The other day I shared about how un-likeable a character I am. This is a clarity gained through abstinence. But while I think it’s important that my character gets transformed – not least in order to maintain my abstinence! – I also have a tendency to beat myself over the head with all the things that need improvement. As a Christian, I read the Bible… and I often use it to beat myself over the head with it. As a recovering addict, I read the Big Book… and again, beat myself with how much more I ought to work the steps and help other compulsive overeaters more. Beating myself with a stick doesn’t support my abstinence.
What I want is a serene, joyous abstinence. As a fellow GS’er is fond of saying, “having fun in abstinence”! So, I looked at happiness.
Happiness, I’ve read somewhere that we don’t get it by looking for it but by focusing outward – *away* from my own personal happiness. I believe that’s true. So how could I experience more happiness in the everyday activities of my life? I have learned so many good things from the program of AA, and those tools I believe can help bring about happiness…
- staying in the day: staying in the NOW. Not projecting into tomorrow, next week, next year, next life…

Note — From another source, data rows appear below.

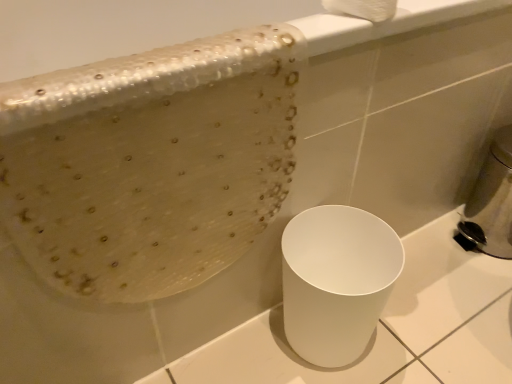 Question: Considering the relative sizes of white glossy trash can at lower right and metallic silver soap dispenser at right in the image provided, is white glossy trash can at lower right wider than metallic silver soap dispenser at right?

Choices:
 (A) no
 (B) yes

Answer: (A)

Question: From a real-world perspective, is white glossy trash can at lower right on top of metallic silver soap dispenser at right?

Choices:
 (A) no
 (B) yes

Answer: (A)

Question: Is white glossy trash can at lower right bigger than metallic silver soap dispenser at right?

Choices:
 (A) no
 (B) yes

Answer: (A)

Question: Could metallic silver soap dispenser at right be considered to be inside white glossy trash can at lower right?

Choices:
 (A) no
 (B) yes

Answer: (A)

Question: Does white glossy trash can at lower right have a lesser height compared to metallic silver soap dispenser at right?

Choices:
 (A) no
 (B) yes

Answer: (B)

Question: Can we say white glossy trash can at lower right lies outside metallic silver soap dispenser at right?

Choices:
 (A) yes
 (B) no

Answer: (A)

Question: Is the position of metallic silver soap dispenser at right less distant than that of white glossy trash can at lower right?

Choices:
 (A) no
 (B) yes

Answer: (A)

Question: Considering the relative sizes of metallic silver soap dispenser at right and white glossy trash can at lower right in the image provided, is metallic silver soap dispenser at right thinner than white glossy trash can at lower right?

Choices:
 (A) yes
 (B) no

Answer: (B)

Question: Is metallic silver soap dispenser at right shorter than white glossy trash can at lower right?

Choices:
 (A) no
 (B) yes

Answer: (A)

Question: Is metallic silver soap dispenser at right directly adjacent to white glossy trash can at lower right?

Choices:
 (A) yes
 (B) no

Answer: (B)

Question: Would you consider metallic silver soap dispenser at right to be distant from white glossy trash can at lower right?

Choices:
 (A) yes
 (B) no

Answer: (B)

Question: Is metallic silver soap dispenser at right at the right side of white glossy trash can at lower right?

Choices:
 (A) yes
 (B) no

Answer: (A)

Question: Is white fluffy toilet paper at upper center completely or partially outside of metallic silver soap dispenser at right?

Choices:
 (A) yes
 (B) no

Answer: (A) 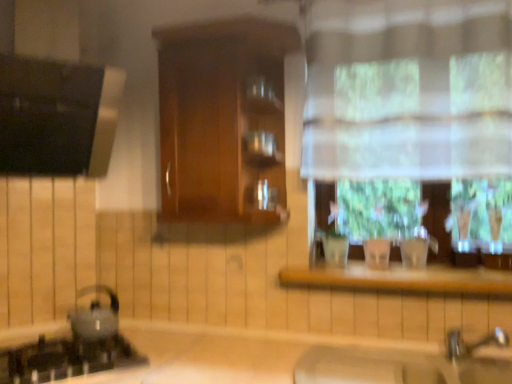 Question: From the image's perspective, is shiny metallic kettle at lower left on top of black glass gas stove at lower left?

Choices:
 (A) yes
 (B) no

Answer: (A)

Question: Is shiny metallic kettle at lower left next to black glass gas stove at lower left and touching it?

Choices:
 (A) no
 (B) yes

Answer: (A)

Question: Does shiny metallic kettle at lower left have a greater width compared to black glass gas stove at lower left?

Choices:
 (A) no
 (B) yes

Answer: (A)

Question: From a real-world perspective, is shiny metallic kettle at lower left over black glass gas stove at lower left?

Choices:
 (A) no
 (B) yes

Answer: (B)

Question: Is shiny metallic kettle at lower left positioned behind black glass gas stove at lower left?

Choices:
 (A) no
 (B) yes

Answer: (B)

Question: From a real-world perspective, is shiny metallic kettle at lower left above or below white sheer curtain at upper right?

Choices:
 (A) above
 (B) below

Answer: (B)

Question: Visually, is shiny metallic kettle at lower left positioned to the left or to the right of white sheer curtain at upper right?

Choices:
 (A) right
 (B) left

Answer: (B)

Question: Based on their sizes in the image, would you say shiny metallic kettle at lower left is bigger or smaller than white sheer curtain at upper right?

Choices:
 (A) big
 (B) small

Answer: (B)

Question: Relative to white sheer curtain at upper right, is shiny metallic kettle at lower left in front or behind?

Choices:
 (A) front
 (B) behind

Answer: (B)

Question: In the image, is beige matte sink at lower center on the left side or the right side of shiny metallic kettle at lower left?

Choices:
 (A) left
 (B) right

Answer: (B)

Question: Based on their sizes in the image, would you say beige matte sink at lower center is bigger or smaller than shiny metallic kettle at lower left?

Choices:
 (A) small
 (B) big

Answer: (B)

Question: Considering their positions, is beige matte sink at lower center located in front of or behind shiny metallic kettle at lower left?

Choices:
 (A) front
 (B) behind

Answer: (A)

Question: In terms of width, does beige matte sink at lower center look wider or thinner when compared to shiny metallic kettle at lower left?

Choices:
 (A) wide
 (B) thin

Answer: (A)

Question: Considering the positions of black glass gas stove at lower left and wooden at center in the image, is black glass gas stove at lower left wider or thinner than wooden at center?

Choices:
 (A) wide
 (B) thin

Answer: (A)

Question: Based on their sizes in the image, would you say black glass gas stove at lower left is bigger or smaller than wooden at center?

Choices:
 (A) small
 (B) big

Answer: (A) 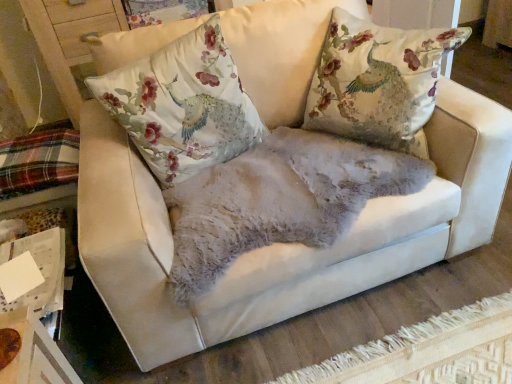 The image size is (512, 384). What are the coordinates of `plaid fabric at lower left` in the screenshot? It's located at (38, 161).

The width and height of the screenshot is (512, 384). What do you see at coordinates (38, 161) in the screenshot?
I see `plaid fabric at lower left` at bounding box center [38, 161].

The height and width of the screenshot is (384, 512). What do you see at coordinates (183, 105) in the screenshot? I see `silk floral cushion at center` at bounding box center [183, 105].

Locate an element on the screen. The height and width of the screenshot is (384, 512). silk floral cushion at center is located at coordinates (183, 105).

Locate an element on the screen. plaid fabric at lower left is located at coordinates (38, 161).

Is silk floral cushion at center at the left side of plaid fabric at lower left?

No.

In the image, is silk floral cushion at center positioned in front of or behind plaid fabric at lower left?

silk floral cushion at center is positioned closer to the viewer than plaid fabric at lower left.

Which is closer to the camera, (221, 135) or (5, 183)?

Point (221, 135).

From the image's perspective, which one is positioned higher, silk floral cushion at center or plaid fabric at lower left?

silk floral cushion at center appears higher in the image.

From a real-world perspective, is silk floral cushion at center physically above plaid fabric at lower left?

Correct, in the physical world, silk floral cushion at center is higher than plaid fabric at lower left.

Considering the relative sizes of silk floral cushion at center and plaid fabric at lower left in the image provided, is silk floral cushion at center wider than plaid fabric at lower left?

No, silk floral cushion at center is not wider than plaid fabric at lower left.

Between silk floral cushion at center and plaid fabric at lower left, which one has less height?

With less height is plaid fabric at lower left.

Does silk floral cushion at center have a smaller size compared to plaid fabric at lower left?

No.

In the scene shown: Would you say silk floral cushion at center is outside plaid fabric at lower left?

silk floral cushion at center lies outside plaid fabric at lower left's area.

Is silk floral cushion at center with plaid fabric at lower left?

No, silk floral cushion at center is not beside plaid fabric at lower left.

Is silk floral cushion at center looking in the opposite direction of plaid fabric at lower left?

No, silk floral cushion at center is not facing away from plaid fabric at lower left.

This screenshot has width=512, height=384. Identify the location of bedding below the silk floral cushion at center (from a real-world perspective). (38, 161).

Is plaid fabric at lower left to the left of silk floral cushion at center from the viewer's perspective?

Correct, you'll find plaid fabric at lower left to the left of silk floral cushion at center.

Considering their positions, is plaid fabric at lower left located in front of or behind silk floral cushion at center?

plaid fabric at lower left is positioned farther from the viewer than silk floral cushion at center.

Does point (59, 149) appear closer or farther from the camera than point (169, 121)?

Point (59, 149) appears to be farther away from the viewer than point (169, 121).

From the image's perspective, relative to silk floral cushion at center, is plaid fabric at lower left above or below?

plaid fabric at lower left is situated lower than silk floral cushion at center in the image.

From a real-world perspective, is plaid fabric at lower left above or below silk floral cushion at center?

From a real-world perspective, plaid fabric at lower left is physically below silk floral cushion at center.

Which object is wider, plaid fabric at lower left or silk floral cushion at center?

Wider between the two is plaid fabric at lower left.

Does plaid fabric at lower left have a lesser height compared to silk floral cushion at center?

Yes.

Considering the relative sizes of plaid fabric at lower left and silk floral cushion at center in the image provided, is plaid fabric at lower left bigger than silk floral cushion at center?

Incorrect, plaid fabric at lower left is not larger than silk floral cushion at center.

Do you think plaid fabric at lower left is within silk floral cushion at center, or outside of it?

The correct answer is: outside.

Is plaid fabric at lower left in contact with silk floral cushion at center?

plaid fabric at lower left is not next to silk floral cushion at center, and they're not touching.

Is plaid fabric at lower left turned away from silk floral cushion at center?

No, plaid fabric at lower left's orientation is not away from silk floral cushion at center.

Can you tell me how much plaid fabric at lower left and silk floral cushion at center differ in facing direction?

They differ by 80.8 degrees in their facing directions.

You are a GUI agent. You are given a task and a screenshot of the screen. Output one action in this format:
    pyautogui.click(x=<x>, y=<y>)
    Task: Click on the pillow in front of the plaid fabric at lower left
    The height and width of the screenshot is (384, 512).
    Given the screenshot: What is the action you would take?
    pyautogui.click(x=183, y=105)

In order to click on bedding behind the silk floral cushion at center in this screenshot , I will do `click(38, 161)`.

I want to click on bedding on the left of silk floral cushion at center, so click(38, 161).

- cultivating gratitude as an attitude
- focusing on, and enjoying, my delicious meals
- focusing on, and enjoying, the fellowship and relationships with fellow recovering addicts
- focusing on the needs of others
- truly listening to others
- asking for help
I can think about all the tools of the Fellowship as something I need to “achieve” – that’s beating myself up about them. Or I can look at them as gifts that I have at my disposal to become happier – then I will be.